Below are some records; quote exactly the lines from the one that contains "Begleitetes Sterben als" through the one that contains "elektrochemisch..…", inclusive, and no others.
══ GIVEN RECORDS ══
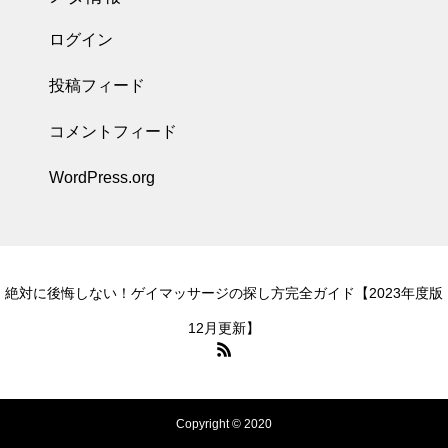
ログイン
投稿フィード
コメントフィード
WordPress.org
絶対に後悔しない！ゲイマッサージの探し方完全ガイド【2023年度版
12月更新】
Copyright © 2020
═══
══ GIVEN RECORDS ══
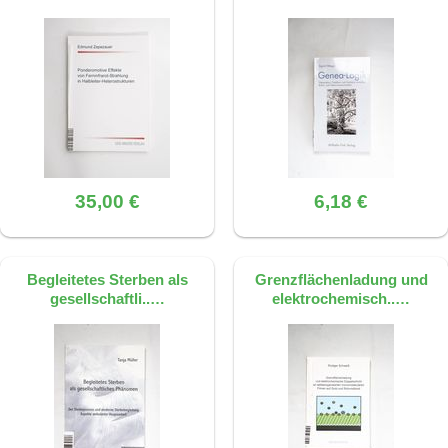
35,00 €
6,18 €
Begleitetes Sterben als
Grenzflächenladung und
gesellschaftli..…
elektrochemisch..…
═══
══ GIVEN RECORDS ══
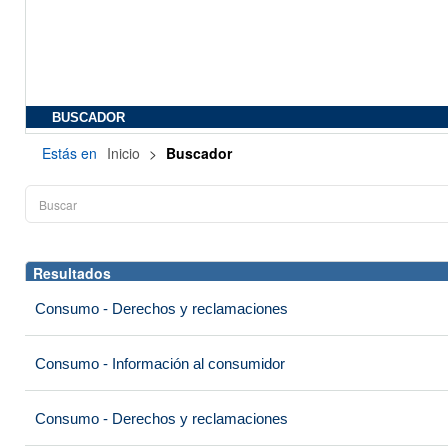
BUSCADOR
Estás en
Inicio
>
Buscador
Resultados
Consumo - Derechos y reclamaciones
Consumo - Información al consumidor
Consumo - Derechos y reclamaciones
═══
| ANSWER TO THIS TASK |
Begleitetes Sterben als
Grenzflächenladung und
gesellschaftli..…
elektrochemisch..…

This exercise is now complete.